Becton’s three business segments gave flawless performances, with each achieving solid increases in their respective swan songs (the firm restructured its business units as of Oct. 1, reducing its reporting divisions from three to two—BD Medical and BD Life Sciences). The Medical segment led in growth, boosting sales 6.2 percent to $4.5 billion due to strong emerging market and international safety proceeds. Across-the-board increases in the segment’s three product divisions didn’t hurt either: Medical Surgical Systems sales rose 5 percent to $2.3 billion, while Diabetes Care and Pharmaceutical Systems revenue jumped 7 percent and 7.6 percent to $1 billion and $1.2 billion, respectively.
BD bigwigs attributed Diabetes Care growth to strong pen needle sales, particularly the BD Ultra-Fine Nano, BD PentaPoint and AutoShield Duo products, the latter of which is now sold in retail pharmacies. Pharmaceutical Systems, on the other hand, benefited mainly from the first-quarter 2013 purchase of Safety Syringes Inc., a Carlsbad, Calif.-based developer of needle guard products for prefillable syringes.
The Diagnostics segment followed a similar growth trajectory, expanding revenue through strong performances in both its divisions as well as higher diagnostic platform proceeds. Diagnostic Systems sales drivers included the BD Max, BD Affirm, BD BACTEC blood culture and tuberculosis systems and BD Phoenix automated microbiology system. Those gains, however, were somewhat offset by weaker sales of the company’s Women’s Health and Cancer platform—due mostly to U.S. guidelines for increased pap smear testing intervals—and share losses related to the BD ProbeTec and BD Viper systems.
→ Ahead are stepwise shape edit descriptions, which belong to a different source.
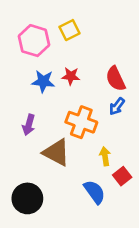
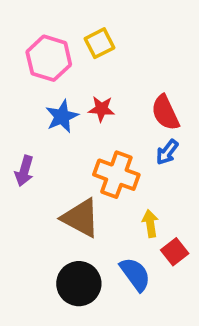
blue star: (43, 81) -> (62, 116), turned -30
purple arrow: (29, 125) -> (24, 171), moved
black circle: (27, 198) -> (79, 284), moved

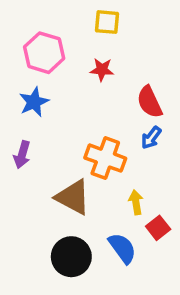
yellow square: (100, 43) -> (107, 22), moved, turned 32
red star: (101, 109) -> (102, 70), moved
blue star: (62, 116) -> (34, 102), moved

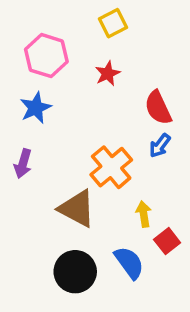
yellow square: (107, 22) -> (113, 23), turned -32
red star: (102, 70) -> (108, 74), turned -30
orange cross: (105, 158) -> (111, 167), turned 30

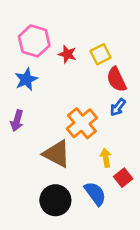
yellow square: (113, 23) -> (101, 54), moved
red star: (108, 74) -> (67, 54), moved, turned -30

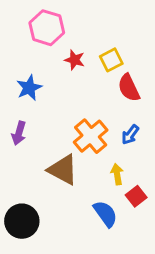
pink hexagon: (34, 41) -> (47, 28), moved
blue arrow: (118, 107) -> (130, 135), moved
black circle: (55, 200) -> (22, 221), moved

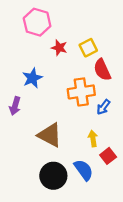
blue star: (29, 88) -> (32, 78), moved
orange cross: (91, 136) -> (81, 92), moved, turned 32
black circle: (22, 221) -> (53, 176), moved

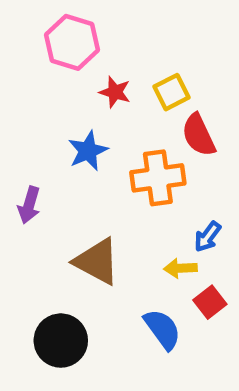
blue star: (32, 78) -> (88, 151), moved
blue arrow: (103, 107) -> (208, 237), moved
yellow arrow: (93, 138) -> (180, 268), turned -84
black circle: (53, 176) -> (61, 341), moved

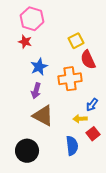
red star: (115, 92) -> (25, 42), moved
purple arrow: (29, 205) -> (36, 91), moved
blue semicircle: (162, 329) -> (72, 146), turned 30

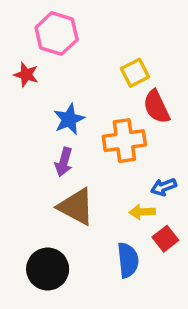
red star: (25, 42) -> (26, 75), moved
blue arrow: (92, 105) -> (164, 187), turned 32

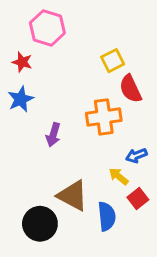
blue star: (69, 119) -> (21, 99), moved
brown triangle: (76, 207) -> (73, 196), moved
yellow arrow: (142, 212) -> (119, 176), turned 42

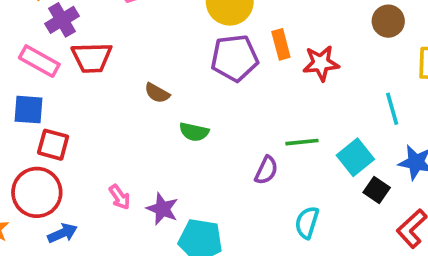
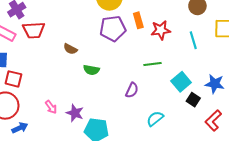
cyan line: (392, 109) -> (193, 40), moved
green line: (302, 142) -> (153, 64), moved
cyan semicircle: (307, 223) -> (155, 119), turned 36

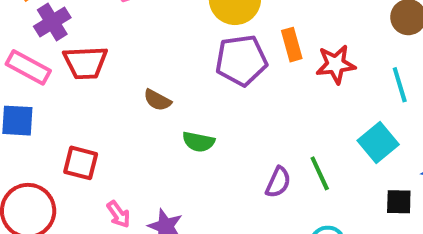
green line: (153, 64) -> (320, 173), moved, turned 72
red square: (13, 79) -> (81, 163), moved
cyan square: (181, 82) -> (378, 143), moved
black square: (193, 100) -> (399, 202), turned -32

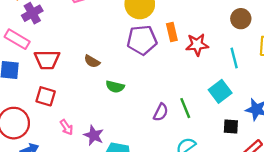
red trapezoid: (85, 63) -> (47, 60), moved

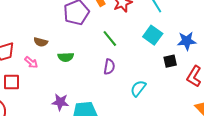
green line: (185, 108) -> (110, 38), moved
pink arrow: (67, 127) -> (31, 62), moved

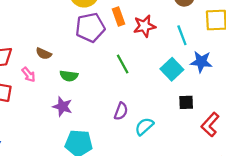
blue star: (187, 41) -> (201, 62), moved
purple semicircle: (109, 67) -> (121, 111), moved
purple star: (60, 102) -> (62, 107), moved

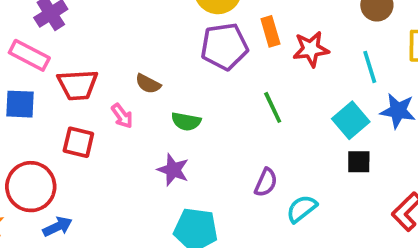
black square: (186, 102) -> (359, 162), moved

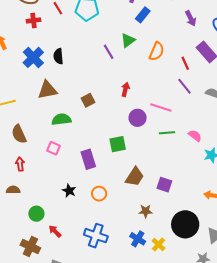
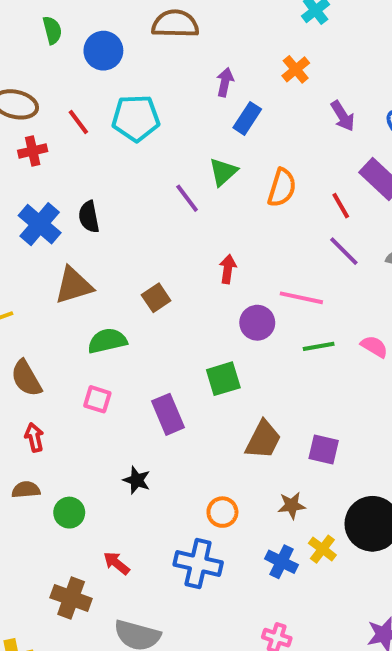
orange circle: (99, 194) -> (222, 512), moved
green circle: (36, 214) -> (69, 513), moved
yellow cross: (159, 245) -> (322, 549), moved

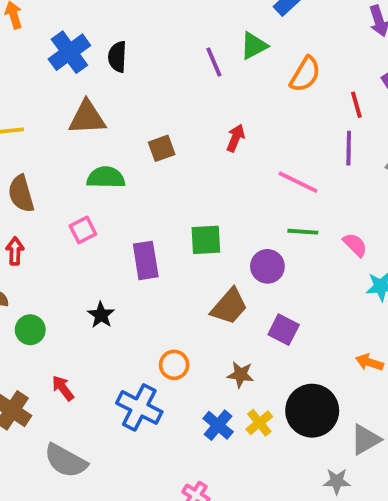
purple line: (344, 251) -> (349, 148), turned 32
purple circle: (257, 323) -> (267, 266), moved
pink square: (97, 399) -> (83, 230), turned 32

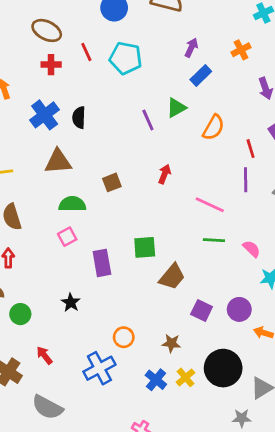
pink square: (83, 230) -> (67, 237), moved
purple circle: (267, 266) -> (239, 309), moved
brown trapezoid: (229, 306) -> (172, 277), moved
blue cross: (139, 407) -> (99, 368), turned 36

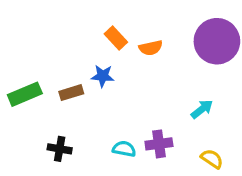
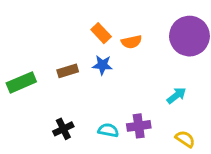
blue star: (103, 76) -> (102, 65), moved
brown rectangle: (71, 93) -> (68, 71), moved
black cross: (60, 149) -> (63, 129), moved, turned -36

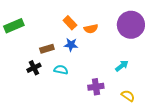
green rectangle: (21, 82) -> (14, 26), moved
black cross: (63, 129) -> (34, 68), moved
cyan semicircle: (108, 130) -> (61, 70), moved

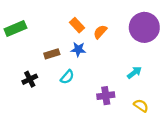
orange semicircle: (91, 29) -> (100, 32), turned 144
black cross: (34, 68) -> (30, 79), moved
cyan semicircle: (61, 70) -> (67, 77), turned 120

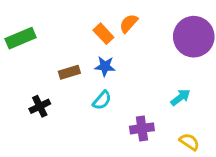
orange semicircle: (100, 32) -> (129, 23), moved
cyan semicircle: (67, 77) -> (102, 100), moved

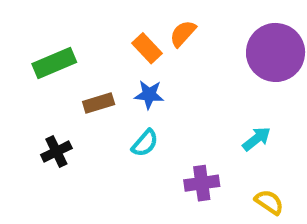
green rectangle: (21, 38) -> (54, 63), moved

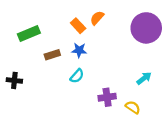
cyan arrow: (257, 139) -> (144, 78), moved
black cross: (56, 152) -> (14, 80), moved, turned 32
yellow semicircle: (269, 202) -> (133, 107), moved

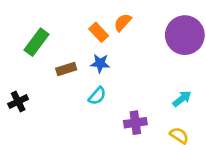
green rectangle: (29, 34) -> (36, 42), turned -30
black cross: (14, 80) -> (18, 101), turned -32
yellow semicircle: (133, 107) -> (179, 135), moved

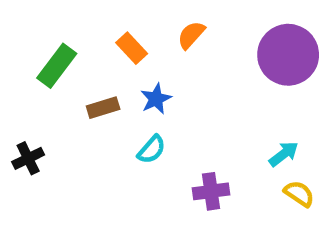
orange rectangle: (99, 32) -> (132, 48), moved
blue star: (100, 63) -> (156, 99), turned -30
yellow semicircle: (179, 135) -> (299, 194), moved

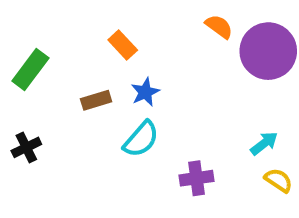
orange semicircle: (191, 35) -> (219, 26), moved, turned 84
green rectangle: (57, 66) -> (30, 70), moved
cyan semicircle: (152, 150) -> (141, 139), size x1.4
Despite the setbacks, Diagnostic segment revenue climbed 2.5 percent to $2.7 billion compared with FY13. Preanalytical Systems proceeds rose 4.4 percent to $1.4 billion on strong sales of safety-engineered products, including the BD Vacutainer push button blood collection set. Diagnostic Systems sales rose 0.6 percent to $1.3 billion.
Biosciences segment revenue jumped 5.2 percent to $1.15 billion. Executives attributed the gain to double-digit emerging market sales growth, strong clinical reagent revenue worldwide and solid instrument placements in both Asia and the United States.